Estação Paulista na Consolação e a Consolação na av. Paulista

CHICO MATTOSO
ESPECIAL PARA A FOLHA

Julio Cortázar adorava o metrô. Para o escritor argentino, estar num trem sob a terra mexe de tal modo com a nossa percepção que, dentro do vagão, os poucos segundos que separam duas estações podem ser uma eternidade.
Não sei se os administradores do metrô paulistano já leram Cortázar. De todo modo, agora nosso escasso underground ganha uma gotinha de realismo fantástico, com a nova estação Paulista, na rua da Consolação, a poucos metros da estação Consolação, localizada na... avenida Paulista.
São Paulo ganhou de presente um monumento ao nonsense. Um amigo inteligente me explicou que é isso mesmo, nas cidades com malha metroviária mais extensa as estações costumam ser batizadas com o nome de ruas transversais. Em São Paulo já existem alguns exemplos, como a estação Brigadeiro.
Aceito o argumento, mas a regra não deveria se aplicar a estações vizinhas. Solução simples seria rebatizar a estação Consolação, que poderia apropriadamente chamar-se Augusta. Mas isso tudo é insignificante, detalhes de ordem lógica que nada têm a ver com as reflexões que o fato despertou em mim.

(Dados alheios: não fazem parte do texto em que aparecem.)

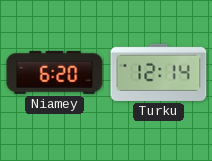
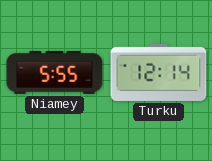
Niamey: 6:20 -> 5:55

Toda grande cidade possui uma marca, um traço distintivo, que a prefeitura explora turisticamente. O Rio tem suas belezas naturais; Curitiba, o planejamento urbano; Brasília, o arrojo arquitetônico. São Paulo, há algumas décadas, tenta se vender como capital cosmopolita, onde trabalho, cultura e diversão se harmonizam.
Talvez seja hora de admitir: não deu muito certo. Faz algum tempo que São Paulo precisa se reinventar. É preciso achar uma característica que seja só nossa, que nos diferencie definitivamente. A confusão dos nomes no metrô me deu uma ideia, que eu gostaria de sugerir aos nossos administradores.
Não seria preciso muitas adaptações. Já posso ver os cartazes na saída do aeroporto: São Paulo, capital mundial da desordem. Imagino estrangeiros em êxtase, perdidos, perambulando pelas ruelas do centro, maravilhados com a falta de sinalização. Os folhetos turísticos. Os mapas fora de escala. O próprio metrô poderia ter o seu, embaralhando as estações, fazendo de cada viagem subterrânea um mergulho vertiginoso no acaso.
Seria o nosso símbolo. Nosso cartão de visitas. Pela primeira vez, cumpriríamos nossas promessas, sem desviar nem um milímetro de nossas reais potencialidades. São Paulo tem jeito. Só não vê quem não quer.